Com menos de um ano, a Ambassador já está presente em quatro continentes. Qual é o próximo passo?
Neste momento há vários “próximos passos”. O primeiro é alargar a equipa. Estamos neste momento com candidaturas abertas para ocupar posições na área de Marketing/Social Media e função para a área de Operações e Apoio ao Cliente. Já estabelecemos dois protocolos, um com o ISCTE e outro com a Católica-Lisbon, para acolhermos alunos em regime de estágio e estamos à procura de parceiros mais maduros já com estas competências desenvolvidas dispostos a envolverem-se na Ambassador.

O segundo passa pela procura de injecção financeira para alavancarmos a Ambassador, quer na divulgação e activação da marca, quer para a compra de matérias-primas e confecção dos produtos para fazer face à crescente procura.
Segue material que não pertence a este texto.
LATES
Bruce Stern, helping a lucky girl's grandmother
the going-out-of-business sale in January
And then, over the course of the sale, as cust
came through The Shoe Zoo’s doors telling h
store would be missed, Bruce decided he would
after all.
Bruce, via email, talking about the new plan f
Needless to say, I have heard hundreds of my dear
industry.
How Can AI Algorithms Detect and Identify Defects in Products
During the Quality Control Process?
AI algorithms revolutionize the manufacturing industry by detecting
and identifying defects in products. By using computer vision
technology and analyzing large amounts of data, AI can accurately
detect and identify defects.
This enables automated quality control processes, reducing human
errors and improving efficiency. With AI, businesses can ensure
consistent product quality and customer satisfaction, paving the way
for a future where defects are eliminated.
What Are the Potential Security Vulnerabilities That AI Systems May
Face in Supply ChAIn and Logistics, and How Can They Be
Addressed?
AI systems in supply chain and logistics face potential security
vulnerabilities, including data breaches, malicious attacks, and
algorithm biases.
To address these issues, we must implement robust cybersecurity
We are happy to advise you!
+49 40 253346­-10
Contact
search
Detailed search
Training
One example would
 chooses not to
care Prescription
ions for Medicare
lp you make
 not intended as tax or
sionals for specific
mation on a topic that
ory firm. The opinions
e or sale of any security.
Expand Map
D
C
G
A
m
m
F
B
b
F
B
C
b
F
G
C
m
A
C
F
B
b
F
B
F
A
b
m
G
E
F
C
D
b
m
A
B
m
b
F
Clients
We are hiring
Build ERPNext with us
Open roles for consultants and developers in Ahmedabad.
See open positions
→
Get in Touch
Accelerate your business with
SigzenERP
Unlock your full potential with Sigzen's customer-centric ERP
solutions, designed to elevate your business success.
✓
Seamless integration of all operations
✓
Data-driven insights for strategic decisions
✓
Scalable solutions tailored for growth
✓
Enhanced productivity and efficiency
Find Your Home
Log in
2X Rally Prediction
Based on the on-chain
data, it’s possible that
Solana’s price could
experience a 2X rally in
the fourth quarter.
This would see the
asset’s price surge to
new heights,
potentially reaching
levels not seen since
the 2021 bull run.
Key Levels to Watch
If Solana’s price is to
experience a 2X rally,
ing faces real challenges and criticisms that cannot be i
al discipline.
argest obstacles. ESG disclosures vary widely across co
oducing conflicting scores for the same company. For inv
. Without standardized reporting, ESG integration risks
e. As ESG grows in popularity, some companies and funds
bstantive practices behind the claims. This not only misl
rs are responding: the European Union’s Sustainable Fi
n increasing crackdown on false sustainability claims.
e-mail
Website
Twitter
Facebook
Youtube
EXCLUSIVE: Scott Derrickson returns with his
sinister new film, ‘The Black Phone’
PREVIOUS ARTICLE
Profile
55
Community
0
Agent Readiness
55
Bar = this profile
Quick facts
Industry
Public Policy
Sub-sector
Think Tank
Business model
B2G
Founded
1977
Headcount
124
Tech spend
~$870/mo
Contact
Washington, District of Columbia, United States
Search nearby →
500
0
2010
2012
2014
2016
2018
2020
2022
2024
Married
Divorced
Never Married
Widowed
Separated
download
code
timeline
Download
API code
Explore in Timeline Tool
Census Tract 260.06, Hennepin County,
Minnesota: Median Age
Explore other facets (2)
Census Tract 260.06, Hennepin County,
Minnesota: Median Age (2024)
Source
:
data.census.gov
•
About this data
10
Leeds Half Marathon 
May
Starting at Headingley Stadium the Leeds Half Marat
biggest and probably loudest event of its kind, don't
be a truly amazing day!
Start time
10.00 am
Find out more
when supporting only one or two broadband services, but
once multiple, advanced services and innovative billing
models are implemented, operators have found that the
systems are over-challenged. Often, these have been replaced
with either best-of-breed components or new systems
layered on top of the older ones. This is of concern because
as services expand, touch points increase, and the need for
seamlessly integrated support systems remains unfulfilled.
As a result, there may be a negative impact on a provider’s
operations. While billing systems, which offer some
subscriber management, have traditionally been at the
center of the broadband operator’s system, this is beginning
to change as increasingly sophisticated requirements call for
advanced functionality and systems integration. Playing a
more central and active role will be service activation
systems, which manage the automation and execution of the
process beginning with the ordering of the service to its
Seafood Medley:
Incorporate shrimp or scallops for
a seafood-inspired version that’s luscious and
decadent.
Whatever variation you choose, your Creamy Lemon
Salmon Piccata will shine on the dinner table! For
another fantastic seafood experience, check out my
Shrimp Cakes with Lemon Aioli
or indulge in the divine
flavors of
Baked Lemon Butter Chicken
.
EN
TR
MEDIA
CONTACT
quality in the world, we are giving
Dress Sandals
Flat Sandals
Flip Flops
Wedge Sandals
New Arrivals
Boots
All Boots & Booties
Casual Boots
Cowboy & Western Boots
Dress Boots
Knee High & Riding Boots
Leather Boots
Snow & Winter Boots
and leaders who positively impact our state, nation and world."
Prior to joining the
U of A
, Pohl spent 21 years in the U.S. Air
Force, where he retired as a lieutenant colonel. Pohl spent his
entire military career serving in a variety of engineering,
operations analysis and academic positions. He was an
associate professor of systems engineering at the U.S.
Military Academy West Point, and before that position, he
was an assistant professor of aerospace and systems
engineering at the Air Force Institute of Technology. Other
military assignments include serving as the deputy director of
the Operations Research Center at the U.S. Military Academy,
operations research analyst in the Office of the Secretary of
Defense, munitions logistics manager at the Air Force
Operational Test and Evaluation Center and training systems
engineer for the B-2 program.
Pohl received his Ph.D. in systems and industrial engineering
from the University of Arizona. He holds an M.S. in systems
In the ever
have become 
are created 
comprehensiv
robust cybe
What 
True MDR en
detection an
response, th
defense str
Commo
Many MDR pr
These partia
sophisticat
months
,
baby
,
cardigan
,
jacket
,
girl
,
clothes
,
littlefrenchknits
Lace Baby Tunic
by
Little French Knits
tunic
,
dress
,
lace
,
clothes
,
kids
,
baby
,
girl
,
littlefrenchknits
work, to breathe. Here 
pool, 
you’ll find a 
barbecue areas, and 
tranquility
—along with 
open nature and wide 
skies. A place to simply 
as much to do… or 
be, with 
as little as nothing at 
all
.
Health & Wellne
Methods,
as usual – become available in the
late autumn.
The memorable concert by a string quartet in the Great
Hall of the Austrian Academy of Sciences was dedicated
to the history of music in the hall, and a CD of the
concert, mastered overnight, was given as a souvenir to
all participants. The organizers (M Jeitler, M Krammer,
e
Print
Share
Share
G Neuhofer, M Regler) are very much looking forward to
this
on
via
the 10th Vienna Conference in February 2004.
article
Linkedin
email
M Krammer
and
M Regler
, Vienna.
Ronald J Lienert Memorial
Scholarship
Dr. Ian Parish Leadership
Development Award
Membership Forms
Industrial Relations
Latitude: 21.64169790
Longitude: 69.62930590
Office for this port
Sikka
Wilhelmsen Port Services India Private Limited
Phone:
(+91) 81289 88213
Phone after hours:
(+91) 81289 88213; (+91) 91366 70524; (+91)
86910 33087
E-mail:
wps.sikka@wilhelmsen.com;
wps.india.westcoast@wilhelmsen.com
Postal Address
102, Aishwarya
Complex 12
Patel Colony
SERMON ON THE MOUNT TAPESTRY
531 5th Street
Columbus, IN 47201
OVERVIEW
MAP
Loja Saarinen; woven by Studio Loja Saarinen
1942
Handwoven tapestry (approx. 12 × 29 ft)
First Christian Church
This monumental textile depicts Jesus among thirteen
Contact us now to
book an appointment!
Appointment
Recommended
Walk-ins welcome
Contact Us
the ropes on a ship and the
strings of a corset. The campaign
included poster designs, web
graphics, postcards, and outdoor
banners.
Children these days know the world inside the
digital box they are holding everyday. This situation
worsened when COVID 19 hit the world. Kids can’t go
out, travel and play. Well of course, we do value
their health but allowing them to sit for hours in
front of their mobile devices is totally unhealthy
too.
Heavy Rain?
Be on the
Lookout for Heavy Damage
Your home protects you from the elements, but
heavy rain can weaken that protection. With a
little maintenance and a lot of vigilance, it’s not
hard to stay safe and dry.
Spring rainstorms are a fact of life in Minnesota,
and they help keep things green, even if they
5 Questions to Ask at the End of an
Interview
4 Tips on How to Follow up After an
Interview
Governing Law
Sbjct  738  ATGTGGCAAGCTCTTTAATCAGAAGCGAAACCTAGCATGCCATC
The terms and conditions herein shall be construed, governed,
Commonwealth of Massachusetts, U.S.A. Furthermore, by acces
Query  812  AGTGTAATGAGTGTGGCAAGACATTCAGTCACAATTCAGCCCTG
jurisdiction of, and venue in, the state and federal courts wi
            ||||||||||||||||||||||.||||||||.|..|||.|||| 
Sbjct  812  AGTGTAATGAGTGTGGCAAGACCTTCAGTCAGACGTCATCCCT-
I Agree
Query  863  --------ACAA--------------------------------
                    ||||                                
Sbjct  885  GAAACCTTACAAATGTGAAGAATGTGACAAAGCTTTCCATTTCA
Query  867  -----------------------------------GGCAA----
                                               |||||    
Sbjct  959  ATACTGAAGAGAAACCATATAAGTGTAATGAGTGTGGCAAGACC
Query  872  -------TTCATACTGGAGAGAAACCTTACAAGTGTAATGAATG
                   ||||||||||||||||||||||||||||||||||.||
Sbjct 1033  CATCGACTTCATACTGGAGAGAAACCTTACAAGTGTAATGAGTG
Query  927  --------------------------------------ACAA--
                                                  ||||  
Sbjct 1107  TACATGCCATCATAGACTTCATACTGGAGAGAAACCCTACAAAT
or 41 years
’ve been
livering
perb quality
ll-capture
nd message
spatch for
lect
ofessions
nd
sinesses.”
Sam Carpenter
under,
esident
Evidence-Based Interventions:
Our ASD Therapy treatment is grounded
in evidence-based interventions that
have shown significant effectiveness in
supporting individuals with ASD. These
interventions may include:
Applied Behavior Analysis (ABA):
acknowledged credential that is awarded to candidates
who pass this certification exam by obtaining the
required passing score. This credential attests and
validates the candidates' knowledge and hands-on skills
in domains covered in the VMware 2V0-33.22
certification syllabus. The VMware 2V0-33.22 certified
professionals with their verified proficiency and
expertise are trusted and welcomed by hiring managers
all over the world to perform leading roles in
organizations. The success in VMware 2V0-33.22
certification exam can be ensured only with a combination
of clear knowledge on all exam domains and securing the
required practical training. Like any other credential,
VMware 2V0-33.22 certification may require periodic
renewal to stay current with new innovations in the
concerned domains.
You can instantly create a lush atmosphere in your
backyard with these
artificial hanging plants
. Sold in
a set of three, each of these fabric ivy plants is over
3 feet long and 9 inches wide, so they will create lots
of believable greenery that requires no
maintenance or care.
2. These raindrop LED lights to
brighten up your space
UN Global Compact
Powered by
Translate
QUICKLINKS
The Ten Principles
Investidores e programas de incentivos são algumas das formas de financiamento que já temos em mente.

Desenvolver canais de distribuição sólidos é o outro ponto que importa focar, que temos desenvolvido e que queremos continuar a desenvolver nos canais de distribuição online e offline: além do nosso recente website, parcerias com afiliados, como é exemplo do Dott, da Inspiring Benefits ou outros afiliados, potencialmente com a Farfetch, Net-a-Porter, Amazom e Selfridges, seja através de várias entidades de lazer (golfe, hotelaria, vinhos), seja com espaços físicos (lojas multimarcas e pop-up stores).

Também ainda no decorrer deste ano estamos a contar participar em algumas feiras de moda masculina, como a Pitti Immagine Uomo.

Que conselho daria a uma jovem empreendedora que está a pensar criar uma marca de roupa?
Hoje existem muitas marcas de roupa, por isso, o meu conselho para alguém que queira apostar neste setor é que consiga responder de forma convicta e afirmativa a três questões: “Consigo ‘vender’ a minha ideia numa frase e num só produto?”, “Tenho uma almofada financeira para os “trambolhões” que posso vir a dar e que não estou a conseguir prever ao longo do caminho?” e “Tenho flexibilidade para me deslocar aos fornecedores e resolver os problemas caso haja algum imprevisto?”. Depois é trabalhar, trabalhar, trabalhar e trabalhar ainda mais!